Une nouvelle menace mortelle pour les manchots empereurs
S’ils ne sont plus en mesure d’effectuer leur mue annuelle dans un endroit sûr, les manchots empereurs risquent de disparaître encore plus rapidement.

Le Manchot empereur fait face à une menace moins visible que la reproduction compromise ou la disparition des poussins : l’impossibilité croissante de mener à bien sa mue annuelle. Or, sans mue complète, cet oiseau marin ne peut tout simplement plus survivre.
Quatre à cinq semaines au sec… ou la mort
Chaque été austral, le manchot empereur entame une mue dite “catastrophique” : il perd et renouvelle l’intégralité de son plumage en quatre à cinq semaines. Durant cette période critique, il ne peut ni nager ni chasser. Son plumage ancien tombe progressivement tandis que les nouvelles plumes imperméables se forment.
Ce détail biologique est vital : sans plumage étanche, l’eau glacée pénètre jusqu’à la peau, entraînant une perte de chaleur rapide et un risque d’hypothermie. Pendant toute la durée de la mue, les manchots doivent donc rester sur une glace stable et suffisamment épaisse, tout en survivant grâce à leurs réserves de graisse.
Historiquement, certains groupes migrent jusqu’à 1.000 kilomètres vers des zones réputées plus stables, notamment en Terre Marie Byrd. Cette stratégie dépend toutefois d’une condition essentielle : la présence d’une banquise persistante jusqu’à la fin de l’été.
Banquise en chute libre : un bouleversement rapide
Les données satellitaires analysées par le British Antarctic Survey et publiées dans Nature(1) montrent qu’entre 2022 et 2024, l’étendue de la glace de mer en Antarctique a atteint des niveaux historiquement bas.
La fonte précoce de la banquise réduit drastiquement les plateformes disponibles pour la mue. Les oiseaux sont contraints de se regrouper sur des surfaces restreintes, augmentant la densité, le stress et les risques de chute à l’eau avant la fin du processus.

Ours polaire : la banquise fond, l’espèce peut-elle survivre ?
Le chiffre est alarmant : plus de 100 groupes de manchots en mue recensés en 2022 dans certaines zones étudiées, contre seulement 25 petits groupes observés en 2025. Une division par quatre en à peine trois ans.
Ce type de contraction rapide est rarement anodin en écologie. Il peut indiquer soit un déplacement forcé vers des sites encore inconnus — ce qui reste à confirmer — soit une mortalité significative.
Une espèce déjà fragilisée
La population mondiale de manchots empereurs est estimée à environ 250.000 couples reproducteurs. Mais certaines colonies ont déjà perdu près de 20 % de leurs effectifs en quinze ans.
Le problème est systémique :
- Moins de glace en hiver complique la reproduction.
- Fonte précoce au printemps met en péril les poussins.
- Disparition de la glace en été empêche la mue.

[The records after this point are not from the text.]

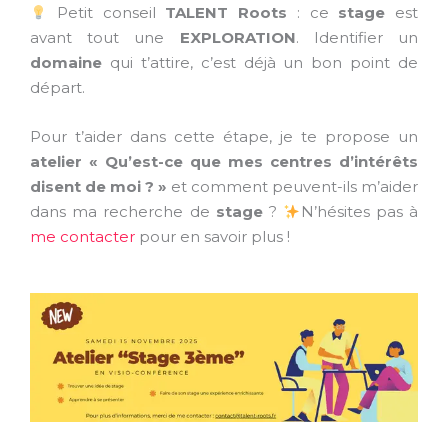
Petit conseil
TALENT Roots
: ce
stage
est
avant tout une
EXPLORATION
. Identifier un
domaine
qui t’attire, c’est déjà un bon point de
départ.
Pour t’aider dans cette étape, je te propose un
atelier
« Qu’est-ce que mes centres d’intérêts
disent de moi ? »
et comment peuvent-ils m’aider
dans ma recherche de
stage
?
N’hésites pas à
me contacter
pour en savoir plus !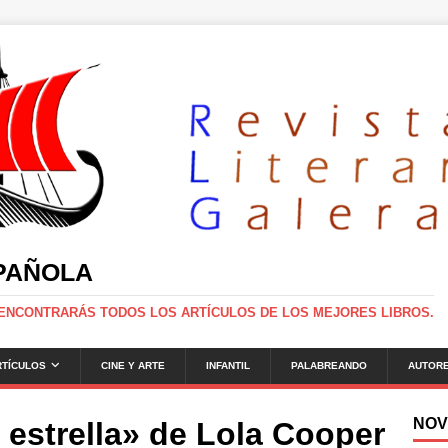
SPAÑOLA
 ENCONTRARÁS TODOS LOS ARTÍCULOS DE LOS MEJORES LIBROS.
RTÍCULOS
CINE Y ARTE
INFANTIL
PALABREANDO
AUTOR
NOV
estrella» de Lola Cooper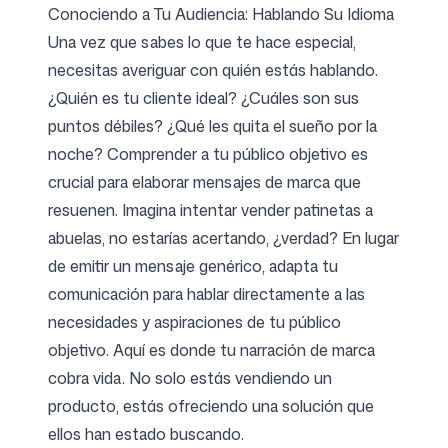
Conociendo a Tu Audiencia: Hablando Su Idioma
Una vez que sabes lo que te hace especial,
necesitas averiguar con quién estás hablando.
¿Quién es tu cliente ideal? ¿Cuáles son sus
puntos débiles? ¿Qué les quita el sueño por la
noche? Comprender a tu público objetivo es
crucial para elaborar mensajes de marca que
resuenen. Imagina intentar vender patinetas a
abuelas, no estarías acertando, ¿verdad? En lugar
de emitir un mensaje genérico, adapta tu
comunicación para hablar directamente a las
necesidades y aspiraciones de tu público
objetivo. Aquí es donde tu narración de marca
cobra vida. No solo estás vendiendo un
producto, estás ofreciendo una solución que
ellos han estado buscando.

Autrement dit, toutes les étapes clés du cycle de vie sont désormais dépendantes d’un support qui disparaît.
Les scientifiques considèrent désormais le manchot empereur comme l’une des espèces emblématiques les plus vulnérables au réchauffement climatique. Son avenir dépend directement de l’évolution des températures et des trajectoires d’émissions mondiales.

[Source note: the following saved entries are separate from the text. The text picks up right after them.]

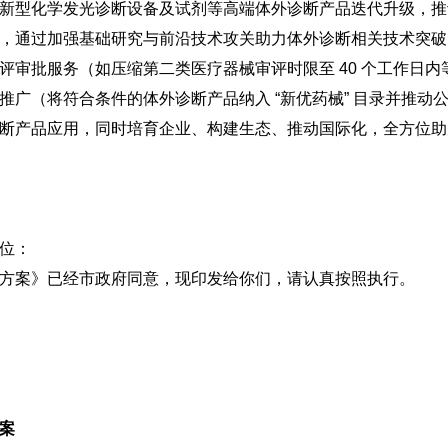
新型化学发光诊断设备及试剂等高端体外诊断产品迭代升级，推
，通过加强基础研究与前沿技术攻关助力体外诊断相关技术突破
评审批服务（如压缩第二类医疗器械审评时限至 40 个工作日
推广（将符合条件的体外诊断产品纳入 “新优药械” 目录并推动
断产品应用，同时培育企业、构建生态、推动国际化，全方位助
位：
方案》已经市政府同意，现印发给你们，请认真按照执行。
案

Un signal fort du dérèglement antarctique
Longtemps perçu comme un bastion glacé relativement stable, l’Antarctique montre désormais des signes d’instabilité accélérée. La chute spectaculaire de la glace de mer ces dernières années interroge : s’agit-il d’une variabilité naturelle extrême ou d’un basculement structurel ?
Si la tendance se confirme, certaines colonies pourraient disparaître avant la fin du siècle. Et contrairement aux espèces capables de s’adapter rapidement, le manchot empereur dépend d’un écosystème très spécifique, difficilement remplaçable. Le roi de l’Antarctique ne meurt pas uniquement faute de nourriture. Il pourrait disparaître faute de sol.
Et c’est peut-être là le symbole le plus frappant : quand même la glace ne tient plus, c’est tout l’équilibre du continent blanc qui vacille.